We also found that a few genes whose variants have been identified through our pipeline are among the ones carrying top associations to severity as assessed from studies of the COVID-19 HGI (https://app.COVID-19hg.org/variants)15. In detail, variants of 9 out of the 43 genes identified from GWAS studies are also present in our list, including: ABO, ARL17A, ARL17B, DPP9, LRRC37A, LRRC37A2, RAVER1, TMEM65, ZBTB11 (Data S1).

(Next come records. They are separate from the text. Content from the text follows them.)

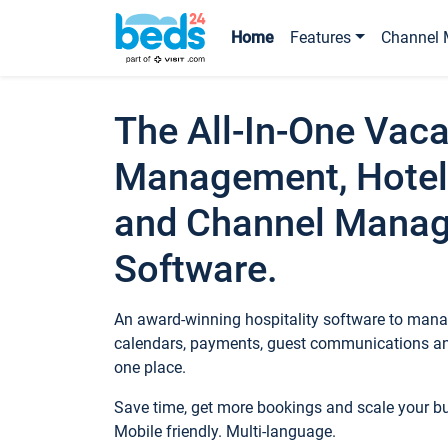
Home
Features
Channel 
The All-In-One Vaca
Management, Hotel
and Channel Mana
Software.
An award-winning hospitality software to manag
calendars, payments, guest communications an
one place.
Save time, get more bookings and scale your 
Mobile friendly. Multi-language.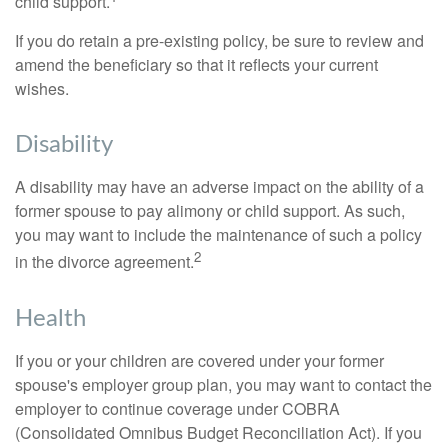
child support.
If you do retain a pre-existing policy, be sure to review and
amend the beneficiary so that it reflects your current
wishes.
Disability
A disability may have an adverse impact on the ability of a
former spouse to pay alimony or child support. As such,
you may want to include the maintenance of such a policy
2
in the divorce agreement.
Health
If you or your children are covered under your former
spouse's employer group plan, you may want to contact the
employer to continue coverage under COBRA
(Consolidated Omnibus Budget Reconciliation Act). If you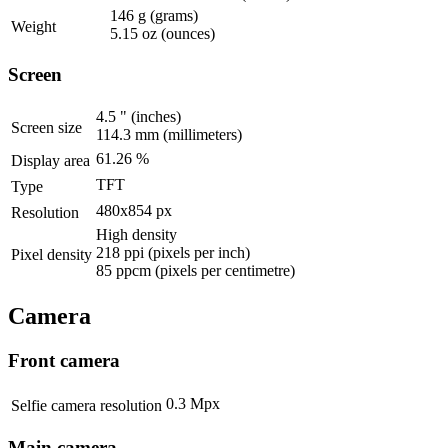
146 g
(grams)
Weight
5.15 oz
(ounces)
Screen
4.5 "
(inches)
Screen size
114.3 mm
(millimeters)
61.26 %
Display area
TFT
Type
480x854 px
Resolution
High density
218 ppi
(pixels per inch)
Pixel density
85 ppcm
(pixels per centimetre)
Camera
Front camera
0.3 Mpx
Selfie camera resolution
Main camera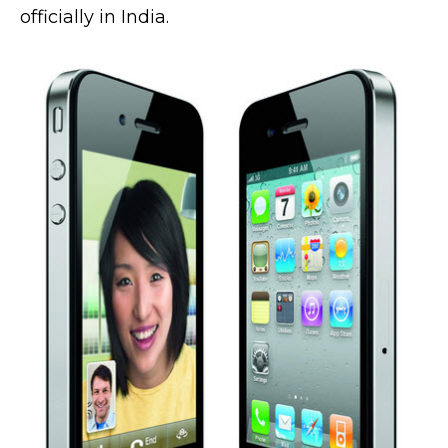
officially in India.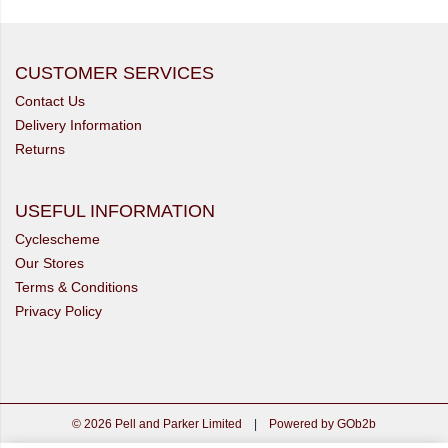
CUSTOMER SERVICES
Contact Us
Delivery Information
Returns
USEFUL INFORMATION
Cyclescheme
Our Stores
Terms & Conditions
Privacy Policy
© 2026 Pell and Parker Limited
|
Powered by GOb2b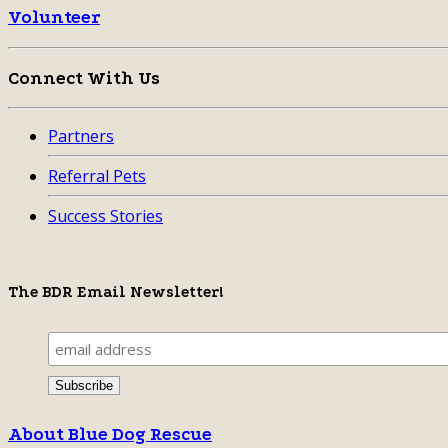
Volunteer
Connect With Us
Partners
Referral Pets
Success Stories
The BDR Email Newsletter!
About Blue Dog Rescue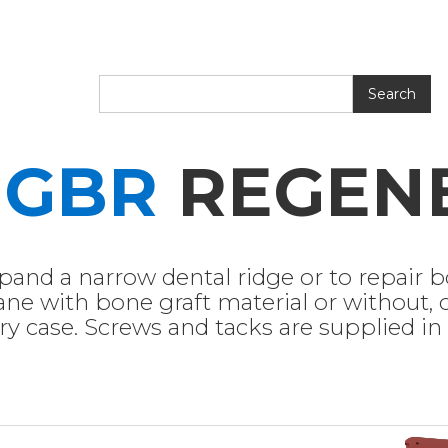
D
GBR
REGEN
and a narrow dental ridge or to repair bo
ne with bone graft material or without,
ery case. Screws and tacks are supplied in s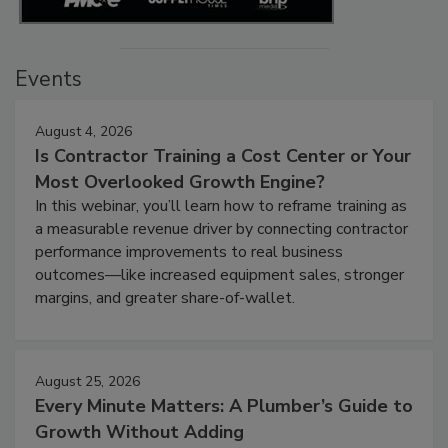
Events
August 4, 2026
Is Contractor Training a Cost Center or Your
Most Overlooked Growth Engine?
In this webinar, you’ll learn how to reframe training as
a measurable revenue driver by connecting contractor
performance improvements to real business
outcomes—like increased equipment sales, stronger
margins, and greater share-of-wallet.
August 25, 2026
Every Minute Matters: A Plumber’s Guide to
Growth Without Adding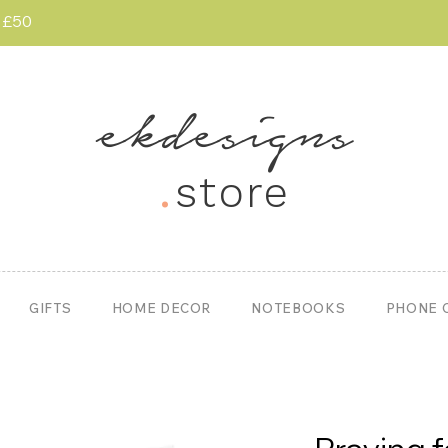
r £50
ekdesigns
.
store
GIFTS
HOME DECOR
NOTEBOOKS
PHONE 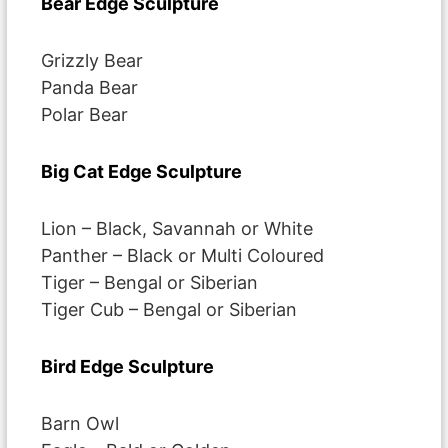
Bear Edge Sculpture
Grizzly Bear
Panda Bear
Polar Bear
Big Cat Edge Sculpture
Lion – Black, Savannah or White
Panther – Black or Multi Coloured
Tiger – Bengal or Siberian
Tiger Cub – Bengal or Siberian
Bird Edge Sculpture
Barn Owl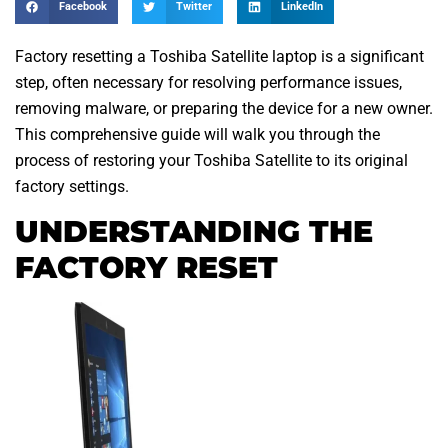
Facebook
Twitter
LinkedIn
Factory resetting a Toshiba Satellite laptop is a significant
step, often necessary for resolving performance issues,
removing malware, or preparing the device for a new owner.
This comprehensive guide will walk you through the
process of restoring your Toshiba Satellite to its original
factory settings.
UNDERSTANDING THE
FACTORY RESET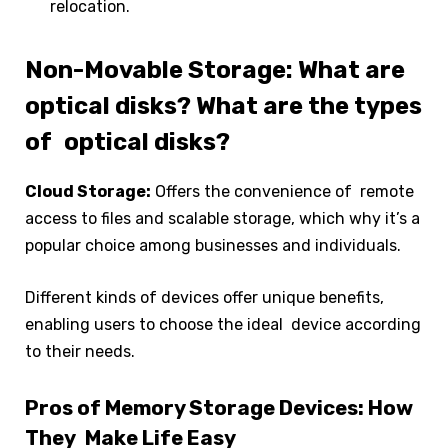
relocation.
Non-Movable Storage: What are
optical disks? What are the types
of optical disks?
Cloud Storage:
Offers the convenience of remote
access to files and scalable storage, which why it’s a
popular choice among businesses and individuals.
Different kinds of devices offer unique benefits,
enabling users to choose the ideal device according
to their needs.
Pros of Memory Storage Devices: How
They Make Life Easy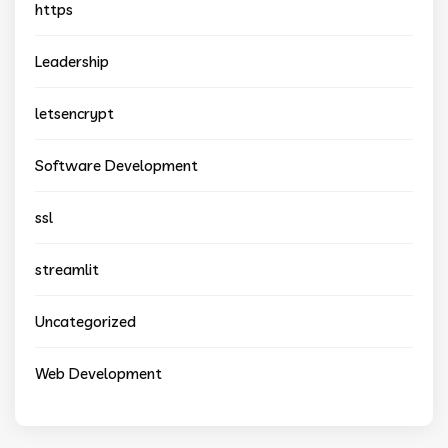
https
Leadership
letsencrypt
Software Development
ssl
streamlit
Uncategorized
Web Development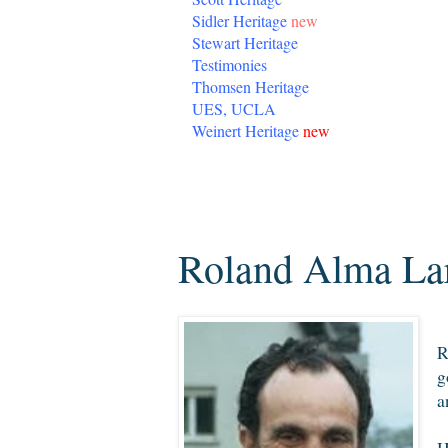
Sidler Heritage
new
Stewart Heritage
Testimonies
Thomsen Heritage
UES, UCLA
Weinert Heritage
new
Saturday, December 29, 2012
Roland Alma Lar
R
g
a
H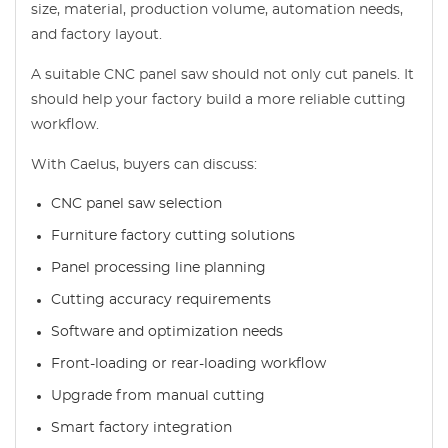
size, material, production volume, automation needs,
and factory layout.
A suitable CNC panel saw should not only cut panels. It
should help your factory build a more reliable cutting
workflow.
With Caelus, buyers can discuss:
CNC panel saw selection
Furniture factory cutting solutions
Panel processing line planning
Cutting accuracy requirements
Software and optimization needs
Front-loading or rear-loading workflow
Upgrade from manual cutting
Smart factory integration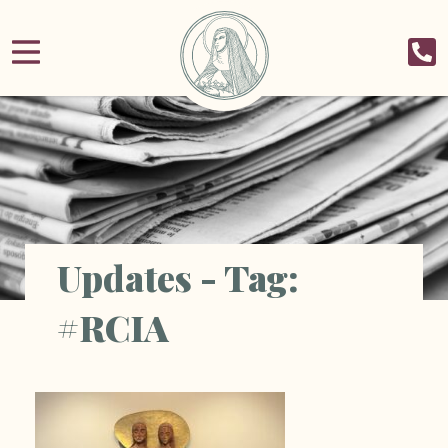
Updates - Tag:
#RCIA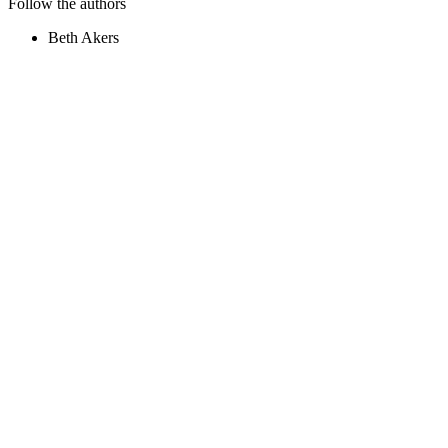
Follow the authors
Beth Akers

Severe patients tend to cluster together using only more informative variants

We applied unsupervised clustering and dimensionality reduction techniques (i.e. Principal Component Analysis (PCA)) to group patients based on the genetic distance calculated by considering the most informative variants selected after screening and supervised machine learning procedure. By projecting the patients on the first two PCs followed by k-means clustering (see “Methods”), we detected three groups of patients in the original cohort (Fig. 4a–c). The two largest clusters were separated by PC1. The largest one, 515 patients, was characterized by a majority of severe cases (78% of the total). The second cluster was instead characterized by a prevalence of asymptomatic patients (70% of the total). Finally, a third small cluster was identified through the combined usage of PC1 and PC2 and it was characterized almost exclusively by severe patients (95% of 24 patients in total). Notably, the severity of this cluster is only partially explained on the basis of either gender (59% males and 37% females; Fig. 4c) or age (Fig. S5a). This cluster was characterized by peculiar genetic features, with a smaller number of variants and a neat prevalence of risk over protection factors (Fig. S5b). Remarkably, a total of 7 (out of 9 overall enriched in severe patients) variants with 100% support from XGB models were also found in this cluster (Data S10). Network analysis of the mutated genes in this predominantly severe cluster highlighted several common processes as well as candidates for drug targeting. In particular, several GPCRs (ADRB2, ADRA1, GRM6), ion channels (GRIN1, CACNA1G), (receptor tyrosine) kinases (NTRK1, CSF1R, GAK) and nuclear hormone receptors (AR, THRB) participate to this network and can be readily targeted by approved drugs (Fig. 4c; Data S11).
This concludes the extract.